▶ [Work order]
Output each record exactly, with nothing omitted.

::: Material for the task :::

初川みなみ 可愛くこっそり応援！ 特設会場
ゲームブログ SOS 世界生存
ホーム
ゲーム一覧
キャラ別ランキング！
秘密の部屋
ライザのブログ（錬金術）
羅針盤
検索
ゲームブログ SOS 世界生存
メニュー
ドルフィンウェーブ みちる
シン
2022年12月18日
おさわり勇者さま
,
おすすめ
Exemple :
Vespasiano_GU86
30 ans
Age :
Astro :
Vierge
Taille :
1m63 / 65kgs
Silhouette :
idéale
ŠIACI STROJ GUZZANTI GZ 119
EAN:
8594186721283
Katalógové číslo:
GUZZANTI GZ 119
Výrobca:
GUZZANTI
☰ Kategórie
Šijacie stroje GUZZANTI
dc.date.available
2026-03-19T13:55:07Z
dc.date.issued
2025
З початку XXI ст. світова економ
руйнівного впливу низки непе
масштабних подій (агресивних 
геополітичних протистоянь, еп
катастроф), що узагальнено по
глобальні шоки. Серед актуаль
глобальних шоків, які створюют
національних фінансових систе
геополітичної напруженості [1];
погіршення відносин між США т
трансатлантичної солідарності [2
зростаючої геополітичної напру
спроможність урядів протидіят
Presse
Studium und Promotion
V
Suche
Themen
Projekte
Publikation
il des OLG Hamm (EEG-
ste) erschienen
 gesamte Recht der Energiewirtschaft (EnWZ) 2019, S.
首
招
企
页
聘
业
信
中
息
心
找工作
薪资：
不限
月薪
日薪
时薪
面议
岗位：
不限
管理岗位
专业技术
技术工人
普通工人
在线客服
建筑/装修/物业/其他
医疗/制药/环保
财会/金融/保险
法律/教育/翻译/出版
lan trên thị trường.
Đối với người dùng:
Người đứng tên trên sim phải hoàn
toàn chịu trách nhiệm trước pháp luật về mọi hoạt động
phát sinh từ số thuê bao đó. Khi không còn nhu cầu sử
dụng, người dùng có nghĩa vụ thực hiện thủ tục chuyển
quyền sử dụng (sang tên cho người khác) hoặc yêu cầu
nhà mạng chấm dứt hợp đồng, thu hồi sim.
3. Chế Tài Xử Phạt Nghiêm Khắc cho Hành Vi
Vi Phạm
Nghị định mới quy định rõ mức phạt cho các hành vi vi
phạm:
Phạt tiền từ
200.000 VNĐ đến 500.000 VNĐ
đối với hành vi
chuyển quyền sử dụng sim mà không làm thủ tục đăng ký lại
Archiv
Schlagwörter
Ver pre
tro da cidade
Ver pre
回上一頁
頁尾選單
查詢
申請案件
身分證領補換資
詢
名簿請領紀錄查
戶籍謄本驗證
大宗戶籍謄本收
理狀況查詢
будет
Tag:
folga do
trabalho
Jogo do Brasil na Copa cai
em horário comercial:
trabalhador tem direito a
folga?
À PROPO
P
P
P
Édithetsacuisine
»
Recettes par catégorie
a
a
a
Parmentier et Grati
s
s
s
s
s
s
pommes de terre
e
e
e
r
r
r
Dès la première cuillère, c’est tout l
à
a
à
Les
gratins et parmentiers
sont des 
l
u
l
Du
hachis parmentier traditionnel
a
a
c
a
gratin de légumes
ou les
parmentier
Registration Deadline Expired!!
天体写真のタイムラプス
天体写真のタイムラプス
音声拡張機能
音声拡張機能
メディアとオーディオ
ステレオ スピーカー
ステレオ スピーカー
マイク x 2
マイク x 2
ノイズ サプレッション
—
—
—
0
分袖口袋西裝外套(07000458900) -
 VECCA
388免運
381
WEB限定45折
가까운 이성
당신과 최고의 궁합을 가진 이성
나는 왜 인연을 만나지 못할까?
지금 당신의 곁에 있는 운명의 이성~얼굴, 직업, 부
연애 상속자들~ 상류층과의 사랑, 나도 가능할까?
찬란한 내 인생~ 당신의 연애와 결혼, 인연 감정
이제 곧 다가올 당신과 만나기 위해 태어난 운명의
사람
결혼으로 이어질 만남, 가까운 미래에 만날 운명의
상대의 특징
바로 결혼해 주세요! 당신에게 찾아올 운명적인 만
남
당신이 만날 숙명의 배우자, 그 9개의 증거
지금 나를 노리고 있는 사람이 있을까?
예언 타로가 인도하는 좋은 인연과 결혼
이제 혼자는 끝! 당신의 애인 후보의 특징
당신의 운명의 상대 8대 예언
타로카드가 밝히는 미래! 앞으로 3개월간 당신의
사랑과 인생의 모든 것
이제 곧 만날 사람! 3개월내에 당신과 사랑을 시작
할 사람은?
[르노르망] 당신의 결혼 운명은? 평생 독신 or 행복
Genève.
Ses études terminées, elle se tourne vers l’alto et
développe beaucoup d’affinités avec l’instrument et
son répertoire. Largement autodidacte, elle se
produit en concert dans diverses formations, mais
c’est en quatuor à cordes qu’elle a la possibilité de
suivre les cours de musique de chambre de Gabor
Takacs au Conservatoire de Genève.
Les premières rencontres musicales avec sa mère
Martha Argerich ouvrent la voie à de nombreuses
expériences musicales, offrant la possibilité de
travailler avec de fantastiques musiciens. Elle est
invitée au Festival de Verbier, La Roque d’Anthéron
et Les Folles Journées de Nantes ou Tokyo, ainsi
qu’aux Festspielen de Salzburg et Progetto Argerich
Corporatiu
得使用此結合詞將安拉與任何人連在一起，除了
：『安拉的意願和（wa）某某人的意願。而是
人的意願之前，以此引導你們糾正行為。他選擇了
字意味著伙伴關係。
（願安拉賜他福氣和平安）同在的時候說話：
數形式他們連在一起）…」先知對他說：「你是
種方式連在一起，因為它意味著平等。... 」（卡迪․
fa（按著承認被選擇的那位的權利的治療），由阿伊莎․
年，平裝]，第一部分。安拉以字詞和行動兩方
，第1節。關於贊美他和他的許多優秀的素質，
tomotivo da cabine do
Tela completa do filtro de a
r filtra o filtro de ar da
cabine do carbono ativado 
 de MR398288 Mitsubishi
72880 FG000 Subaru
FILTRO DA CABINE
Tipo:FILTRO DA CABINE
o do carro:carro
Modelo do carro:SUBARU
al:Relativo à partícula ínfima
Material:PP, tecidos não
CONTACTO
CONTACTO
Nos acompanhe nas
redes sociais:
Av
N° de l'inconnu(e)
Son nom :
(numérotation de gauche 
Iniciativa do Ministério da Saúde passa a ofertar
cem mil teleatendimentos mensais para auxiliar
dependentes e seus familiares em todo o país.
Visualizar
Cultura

:::

▶ [Task answer]
初川みなみ 可愛くこっそり応援！ 特設会場
ゲームブログ SOS 世界生存
ホーム
ゲーム一覧
キャラ別ランキング！
秘密の部屋
ライザのブログ（錬金術）
羅針盤
検索
ゲームブログ SOS 世界生存
メニュー
ドルフィンウェーブ みちる
シン
2022年12月18日
おさわり勇者さま
,
おすすめ
Exemple :
Vespasiano_GU86
30 ans
Age :
Astro :
Vierge
Taille :
1m63 / 65kgs
Silhouette :
idéale
ŠIACI STROJ GUZZANTI GZ 119
EAN:
8594186721283
Katalógové číslo:
GUZZANTI GZ 119
Výrobca:
GUZZANTI
☰ Kategórie
Šijacie stroje GUZZANTI
dc.date.available
2026-03-19T13:55:07Z
dc.date.issued
2025
З початку XXI ст. світова економ
руйнівного впливу низки непе
масштабних подій (агресивних 
геополітичних протистоянь, еп
катастроф), що узагальнено по
глобальні шоки. Серед актуаль
глобальних шоків, які створюют
національних фінансових систе
геополітичної напруженості [1];
погіршення відносин між США т
трансатлантичної солідарності [2
зростаючої геополітичної напру
спроможність урядів протидіят
Presse
Studium und Promotion
V
Suche
Themen
Projekte
Publikation
il des OLG Hamm (EEG-
ste) erschienen
 gesamte Recht der Energiewirtschaft (EnWZ) 2019, S.
首
招
企
页
聘
业
信
中
息
心
找工作
薪资：
不限
月薪
日薪
时薪
面议
岗位：
不限
管理岗位
专业技术
技术工人
普通工人
在线客服
建筑/装修/物业/其他
医疗/制药/环保
财会/金融/保险
法律/教育/翻译/出版
lan trên thị trường.
Đối với người dùng:
Người đứng tên trên sim phải hoàn
toàn chịu trách nhiệm trước pháp luật về mọi hoạt động
phát sinh từ số thuê bao đó. Khi không còn nhu cầu sử
dụng, người dùng có nghĩa vụ thực hiện thủ tục chuyển
quyền sử dụng (sang tên cho người khác) hoặc yêu cầu
nhà mạng chấm dứt hợp đồng, thu hồi sim.
3. Chế Tài Xử Phạt Nghiêm Khắc cho Hành Vi
Vi Phạm
Nghị định mới quy định rõ mức phạt cho các hành vi vi
phạm:
Phạt tiền từ
200.000 VNĐ đến 500.000 VNĐ
đối với hành vi
chuyển quyền sử dụng sim mà không làm thủ tục đăng ký lại
Archiv
Schlagwörter
Ver pre
tro da cidade
Ver pre
回上一頁
頁尾選單
查詢
申請案件
身分證領補換資
詢
名簿請領紀錄查
戶籍謄本驗證
大宗戶籍謄本收
理狀況查詢
будет
Tag:
folga do
trabalho
Jogo do Brasil na Copa cai
em horário comercial:
trabalhador tem direito a
folga?
À PROPO
P
P
P
Édithetsacuisine
»
Recettes par catégorie
a
a
a
Parmentier et Grati
s
s
s
s
s
s
pommes de terre
e
e
e
r
r
r
Dès la première cuillère, c’est tout l
à
a
à
Les
gratins et parmentiers
sont des 
l
u
l
Du
hachis parmentier traditionnel
a
a
c
a
gratin de légumes
ou les
parmentier
Registration Deadline Expired!!
天体写真のタイムラプス
天体写真のタイムラプス
音声拡張機能
音声拡張機能
メディアとオーディオ
ステレオ スピーカー
ステレオ スピーカー
マイク x 2
マイク x 2
ノイズ サプレッション
—
—
—
0
分袖口袋西裝外套(07000458900) -
 VECCA
388免運
381
WEB限定45折
가까운 이성
당신과 최고의 궁합을 가진 이성
나는 왜 인연을 만나지 못할까?
지금 당신의 곁에 있는 운명의 이성~얼굴, 직업, 부
연애 상속자들~ 상류층과의 사랑, 나도 가능할까?
찬란한 내 인생~ 당신의 연애와 결혼, 인연 감정
이제 곧 다가올 당신과 만나기 위해 태어난 운명의
사람
결혼으로 이어질 만남, 가까운 미래에 만날 운명의
상대의 특징
바로 결혼해 주세요! 당신에게 찾아올 운명적인 만
남
당신이 만날 숙명의 배우자, 그 9개의 증거
지금 나를 노리고 있는 사람이 있을까?
예언 타로가 인도하는 좋은 인연과 결혼
이제 혼자는 끝! 당신의 애인 후보의 특징
당신의 운명의 상대 8대 예언
타로카드가 밝히는 미래! 앞으로 3개월간 당신의
사랑과 인생의 모든 것
이제 곧 만날 사람! 3개월내에 당신과 사랑을 시작
할 사람은?
[르노르망] 당신의 결혼 운명은? 평생 독신 or 행복
Genève.
Ses études terminées, elle se tourne vers l’alto et
développe beaucoup d’affinités avec l’instrument et
son répertoire. Largement autodidacte, elle se
produit en concert dans diverses formations, mais
c’est en quatuor à cordes qu’elle a la possibilité de
suivre les cours de musique de chambre de Gabor
Takacs au Conservatoire de Genève.
Les premières rencontres musicales avec sa mère
Martha Argerich ouvrent la voie à de nombreuses
expériences musicales, offrant la possibilité de
travailler avec de fantastiques musiciens. Elle est
invitée au Festival de Verbier, La Roque d’Anthéron
et Les Folles Journées de Nantes ou Tokyo, ainsi
qu’aux Festspielen de Salzburg et Progetto Argerich
Corporatiu
得使用此結合詞將安拉與任何人連在一起，除了
：『安拉的意願和（wa）某某人的意願。而是
人的意願之前，以此引導你們糾正行為。他選擇了
字意味著伙伴關係。
（願安拉賜他福氣和平安）同在的時候說話：
數形式他們連在一起）…」先知對他說：「你是
種方式連在一起，因為它意味著平等。... 」（卡迪․
fa（按著承認被選擇的那位的權利的治療），由阿伊莎․
年，平裝]，第一部分。安拉以字詞和行動兩方
，第1節。關於贊美他和他的許多優秀的素質，
tomotivo da cabine do
Tela completa do filtro de a
r filtra o filtro de ar da
cabine do carbono ativado 
 de MR398288 Mitsubishi
72880 FG000 Subaru
FILTRO DA CABINE
Tipo:FILTRO DA CABINE
o do carro:carro
Modelo do carro:SUBARU
al:Relativo à partícula ínfima
Material:PP, tecidos não
CONTACTO
CONTACTO
Nos acompanhe nas
redes sociais:
Av
N° de l'inconnu(e)
Son nom :
(numérotation de gauche 
Iniciativa do Ministério da Saúde passa a ofertar
cem mil teleatendimentos mensais para auxiliar
dependentes e seus familiares em todo o país.
Visualizar
Cultura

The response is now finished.